Why it took me 16 years to make amends

I did a Step 9 recently, a making of amends I’d been planning a decade and a half.
I couldn’t do it until the right time.  Until I could be sure I would not injure the person I was saying my apology to and seeking forgiveness from.
I could not go to them in the fullness of confidence without knowing I would not hurt them.
Many people may read the title and wonder why I waited so long.  Well, I was making amends all along, but I couldn’t have the actual conversation I was planning until I knew it was the right time for them.
All the while I waited, I thought about them, about what I’d done, and about how I could make it better for them.  How I could be kind when I hadn’t previously been unequivocally kind.  How I could be gracious when I’d occasionally been harsh.
As I waited and as I spent time with this person, trying my best to love them in a way I hadn’t loved them before, I noticed their grace reciprocated.  They too were kind.  As I reached out, they reached back.  I didn’t reach out so that they would reach back, it was just that they reciprocated care for care.
Making amends is a sacred work.  It is a contrition that goes beyond shame to do restitution because making things right is the right thing to do.
In all reality, as broken, fallen human beings, we all ought to be in service to our fellow humans to the degree of making amends—generally and specifically.
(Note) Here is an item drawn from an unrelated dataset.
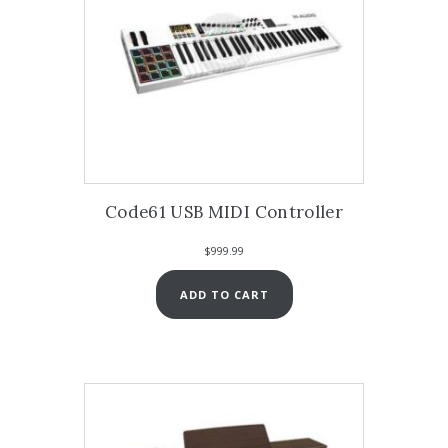
Code61 USB MIDI Controller
$
999.99
ADD TO CART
We make our amends generally to all we wrong in a general way.  We also make a special commitment to amends to all those we develop close relationships with who we betray in some deeper way.
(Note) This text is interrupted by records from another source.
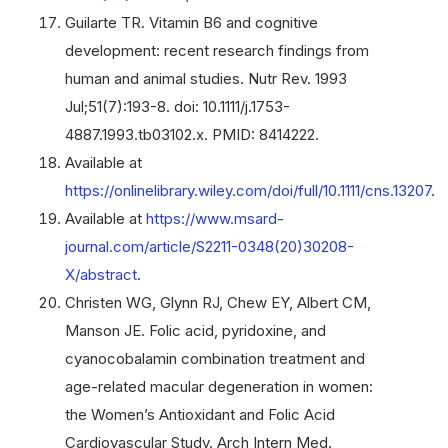
Guilarte TR. Vitamin B6 and cognitive
development: recent research findings from
human and animal studies. Nutr Rev. 1993
Jul;51(7):193-8. doi: 10.1111/j.1753-
4887.1993.tb03102.x. PMID: 8414222.
Available at
https://onlinelibrary.wiley.com/doi/full/10.1111/cns.13207
.
Available at
https://www.msard-
journal.com/article/S2211-0348(20)30208-
X/abstract
.
Christen WG, Glynn RJ, Chew EY, Albert CM,
Manson JE. Folic acid, pyridoxine, and
cyanocobalamin combination treatment and
age-related macular degeneration in women:
the Women’s Antioxidant and Folic Acid
Cardiovascular Study. Arch Intern Med.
We look to our entrenched conflicts and we wonder and pray into why they’re so perplexing for us and the other.  We develop acuity for our own contribution to the malaise, and we disregard for a moment what they did.  We design our amends and then ask ourselves, “Is it safe for them right now to receive it?  Will it hurt them when I tell them?”
If only we were to imagine those who have perhaps abused us making their amends.  We do that and we realise the powers of God in redemption.  It restores our belief in the power of God to transform a person to repentance.  It gives us confidence that God is indeed at work in our world.  And, of course, we desire to see the flow of this Spirit in ourselves too.
Making formal amends after 16 years, having practiced amends all that time, was an answer to my prayers because it was an answer to their prayers.  Justice was served.  Two people touched by the Spirit of God.
The key principle in making amends is doing it to cause no more harm.  It’s such a commitment to amends that it blesses the person we’d harmed at every turn; that it wouldn’t be good enough to make them suffer more.
See what such amends does when we practice it in our mind?  It makes us gentle with them in our heart, it makes our heart hold them there, in a space where we can only wish them well, where we genuinely acknowledge they always deserved better.
Such a practice of amends is possibly the best investment in our spirituality.